While consumers continue to wave the banner of optimism, the business sector of the economy struggles to find its way. As companies report their second quarter earnings, we have actually seen improvement over expectations, granted they are reduced expectations. According to First Call, 75% of the S&P 500 companies have now reported. Extrapolating the remainder, the final results will be between 1% and 2% growth, not great, but in line with expectations at the beginning of the quarter. More importantly, it is enough of an improvement to say that earnings are up on a year over year basis for the first time since the fourth quarter of 2000 and they are up on a sequential basis over the first quarter of the year.
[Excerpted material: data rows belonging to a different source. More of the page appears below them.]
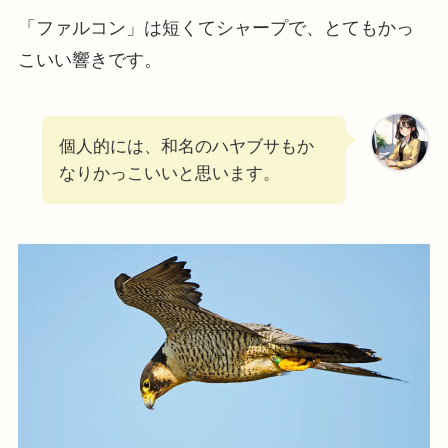
「ファルコン」は短くてシャープで、とてもかっ
こいい響きです。
個人的には、和名のハヤブサもか
なりかっこいいと思います。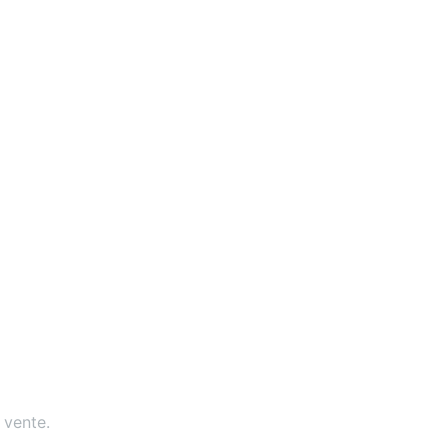
 vente
.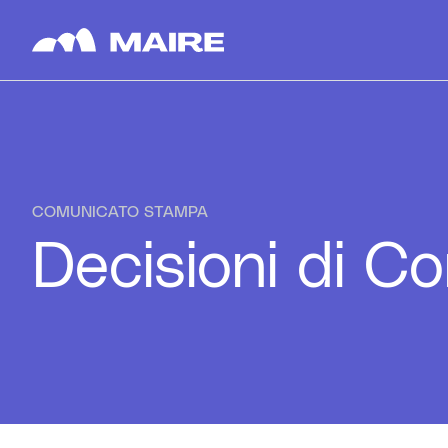
Skip to content
COMUNICATO STAMPA
Decisioni di C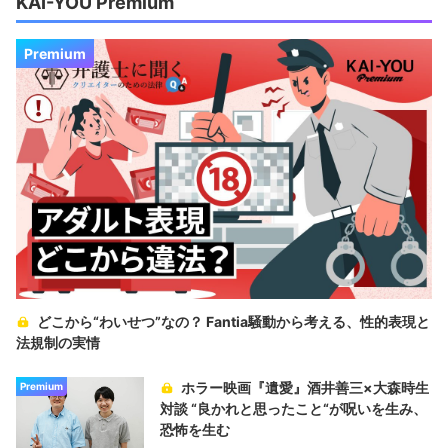
KAI-YOU Premium
Premium
どこから“わいせつ”なの？ Fantia騒動から考える、性的表現と
法規制の実情
ホラー映画『遺愛』酒井善三×大森時生
Premium
対談 “良かれと思ったこと“が呪いを生み、
恐怖を生む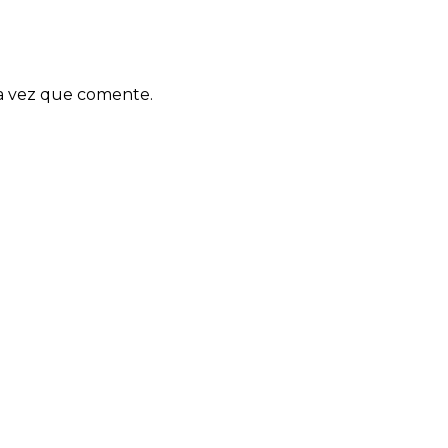
ma vez que comente.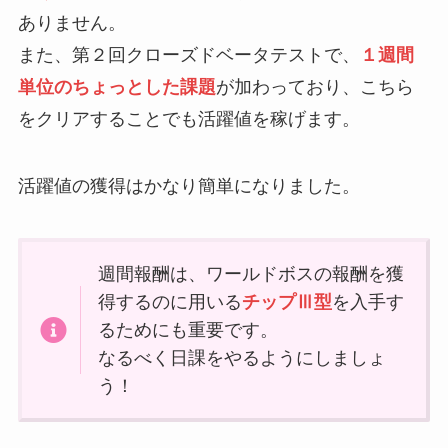
ありません。
また、第２回クローズドベータテストで、
１週間
単位のちょっとした課題
が加わっており、こちら
をクリアすることでも活躍値を稼げます。
活躍値の獲得はかなり簡単になりました。
週間報酬は、ワールドボスの報酬を獲
得するのに用いる
チップⅢ型
を入手す
るためにも重要です。
なるべく日課をやるようにしましょ
う！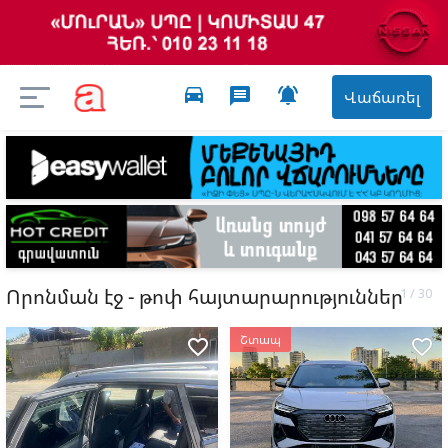
directions_car

message
Վաճառել
Որոնման էջ - թոփ հայտարարություններ
Շտապ
favorite_border
favorite_border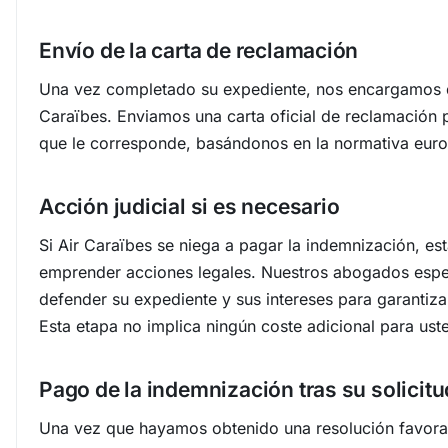
Envío de la carta de reclamación
Una vez completado su expediente, nos encargamos d
Caraïbes. Enviamos una carta oficial de reclamación p
que le corresponde, basándonos en la normativa euro
Acción judicial si es necesario
Si Air Caraïbes se niega a pagar la indemnización, e
emprender acciones legales. Nuestros abogados espe
defender su expediente y sus intereses para garantiza
Esta etapa no implica ningún coste adicional para ust
Pago de la indemnización tras su solicitu
Una vez que hayamos obtenido una resolución favorab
So there is improvement, but the improvement is relative to reduced expectations.
It is likely that corporate earnings expectations will be managed down even more for the remainder of this year as our government has now considerably raised the penalties for CEO’s who falsely depict their company’s financial position. The optimism that used to characterize their outlooks will undoubtedly be muted to inaudibility for quarters or years to come. What’s more, Wall Street analysts, under their own pressures to show no conflicts of interest will likely be super-conservative in presenting their earnings estimates. In fact, according to First Call, third quarter company earnings pre-announcements continued to run more negative than in recent quarters. The ratio of negative to positive pre-announcements by companies is now slightly over two to one. For the second quarter it was considerably better, at one to one. First Call also notes that analysts’ reductions of earnings expectations are also running well ahead of normal. These reductions will likely continue to put pressure on stock prices until actual earnings prove better than expectations on a consistent basis.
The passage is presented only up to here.